The theology of the Cross (I)

Archimandrite Athanasios Mitilineos

For today’s topic I will make appeal to your love to have some patience, although I know that I always wear you down. But you should know that sometimes things are reached in such a way that we have to apply some effort.

You shouldn’t expect that the Word of God would be so easily and pleasantly understood. Sometimes we have to apply effort to understand it. I don’t hide from you, my dears, that in order to understand something sometimes, and this happens quite often, I read and read again, I pray and pray again, I read all over again, I go back to the text over and over again, tarrying upon it so that I could understand something. Therefore, as you see, the Word of God must be studied carefully and conquered by force. So don’t grumble if today the Word of God will be more profound and difficult.

Christ’s death on the Cross is a mystery. It has not only a moral meaning, but also a mysterious, liturgical one. It is the Passover of the New Testament and its hidden meaning it’s revealed in the Lord’s Last Supper, we talked about in the preaches from the previous year. It might seem strange that the Eucharist, the mystery of the Divine Liturgy that was celebrated for the first time at the Lord’s Last Supper, preceded Golgotha. There, in the pavilion, Jesus said to his disciples: “Take and it, this is My Body. Drink from it all of you, this is My Blood.”

As you noticed when He took the bread and said “this is My Body” and took the cup of wine and said “this is My Blood”, he hadn’t suffered yet the martyrdom on the Cross, so that He could give His Body and His Blood. Then a question arises, how is it possible that the Lord’s Last Supper, or better said the mystery of the Divine Eucharist during the Last Supper, may precede the mystery of Golgotha which comes after it? However, even if the Last Supper precedes the other, it is not a challenging ceremony, right as the Divine Eucharist is not a mere symbolic remembrance, but a real mystery and sacrament, because Christ who officiates them both is the High Priest of the New Testament.

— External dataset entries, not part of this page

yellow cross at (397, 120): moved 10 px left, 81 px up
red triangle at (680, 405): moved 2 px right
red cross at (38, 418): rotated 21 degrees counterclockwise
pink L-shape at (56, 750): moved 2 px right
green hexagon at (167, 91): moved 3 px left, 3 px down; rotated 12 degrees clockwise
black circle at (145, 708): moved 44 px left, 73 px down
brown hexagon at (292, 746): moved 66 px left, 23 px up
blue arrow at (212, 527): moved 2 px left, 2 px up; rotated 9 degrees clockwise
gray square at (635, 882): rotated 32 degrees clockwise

The Lord’s Last Supper, the Crucifixion and the sacrament of the Divine Eucharist which take place at every Divine Liturgy are all the same. Since Christ is One, the High Priest. Thus, the Eucharist is the mystery of the Crucifixion, of breaking and sharing Christ’s Body and of shedding and sharing His Blood.

As Saint Gregory of Nyssa writes: “Christ doesn’t wait for the miserable treason, doesn’t wait for the Jews to swoop upon Him like some rogues or for the unjust judgment of Pontius Pilate, so that the wrong done by them would become spring for the general salvation of mankind.”

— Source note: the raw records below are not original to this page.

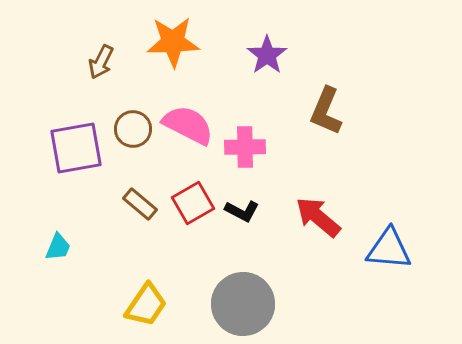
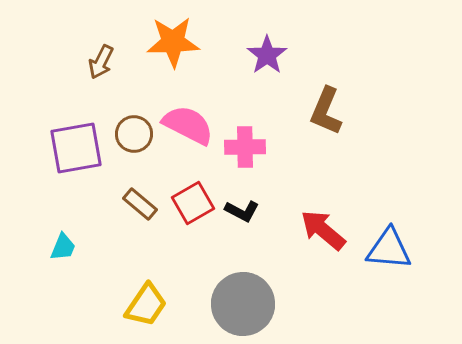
brown circle: moved 1 px right, 5 px down
red arrow: moved 5 px right, 13 px down
cyan trapezoid: moved 5 px right
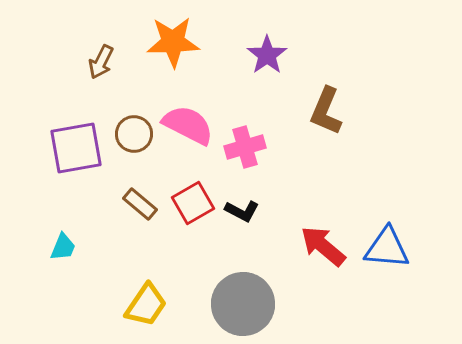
pink cross: rotated 15 degrees counterclockwise
red arrow: moved 16 px down
blue triangle: moved 2 px left, 1 px up
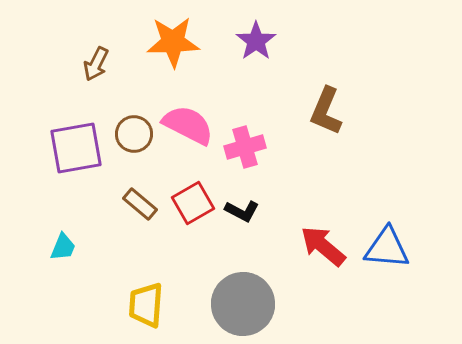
purple star: moved 11 px left, 14 px up
brown arrow: moved 5 px left, 2 px down
yellow trapezoid: rotated 150 degrees clockwise
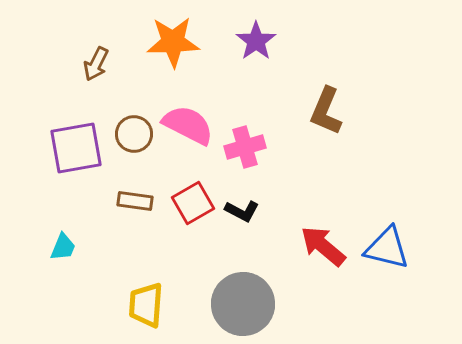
brown rectangle: moved 5 px left, 3 px up; rotated 32 degrees counterclockwise
blue triangle: rotated 9 degrees clockwise
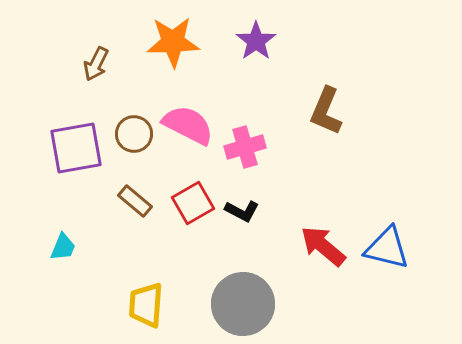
brown rectangle: rotated 32 degrees clockwise
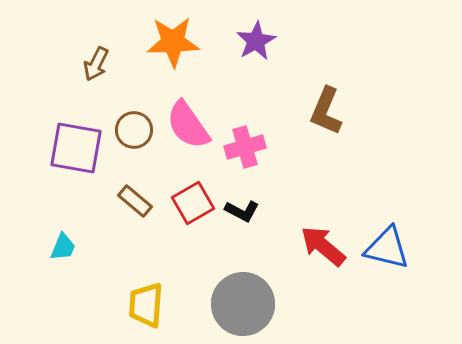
purple star: rotated 6 degrees clockwise
pink semicircle: rotated 152 degrees counterclockwise
brown circle: moved 4 px up
purple square: rotated 20 degrees clockwise
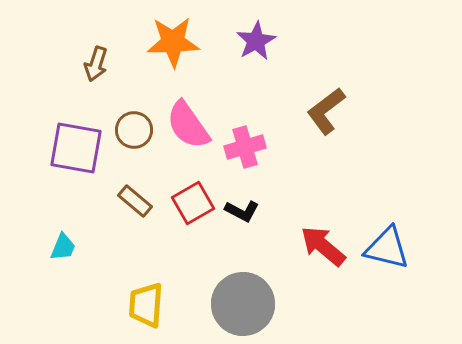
brown arrow: rotated 8 degrees counterclockwise
brown L-shape: rotated 30 degrees clockwise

According to His oikonomia, He assumes their sins in an inexpressible and uncommon liturgical ceremony. He offers Himself as oblation for us. And He becomes Hierarch and Lamb of God, Who expels the sin from the world, because the body for oblation cannot be yet eaten, as long as it is still alive.  Thus when He gave to his disciples to eat from His Body and drink from His Blood willingly and with the power of that mystery, His Body was already offered in a way that nobody can speak about or see, while His soul united with the Divine Logos is drawn towards those places He ordained with His Divine power.

What Saint Gregory of Nyssa wants to tell us means, as you may see, the following: that the voluntary separation of the soul from the body, separation we shall particularly speak about when we refer at the Lord’s burial, thus this voluntary separation of the soul from the body, this hidden agony of His expresses the beginning of the mystery. As you see, Christ is already in the mystery of the Cross before the Crucifixion begins. This is because it is the same person and as you shall see further, the mystery of the Cross had begun before the world was created, because the mystery of the Cross is found within the Holy Trinity. You will be astonished, but this is the truth.

Thus, we can’t say why the Lord’s Last Supper precedes the Crucifixion and why Christ did not give His Body and Blood after His Resurrection, so that it would be a natural succession of things. No. Christ, according to what Saint Gregory of Nyssa says in the text I mentioned before, is not constrained by anything, neither by Juda’s treason nor by the judgment of the Jews and of Pilates. He is not constrained by anything to accomplish the mystery of offering His Body and Blood.

From everything Saint John the Evangelist says, in order to see the continuation, as you remember, we saw these things I am telling you about now, we saw Saint John the Evangelist says that from Jesus’ rib started to flow out blood and water. And he told us that: “The one who saw it has testified to it and his testimony is true.” And we saw that this mystery is the Church itself. Because these two sacraments, of the divine Eucharist and of Baptism represent the Church. By Baptism we enter the Church and by the divine Eucharist we nourish ourselves. And exactly as Eve came out from Adam’s rib, the new woman, the new bride, the Church comes out from Jesus Christ’s rib. We talked about these things last time.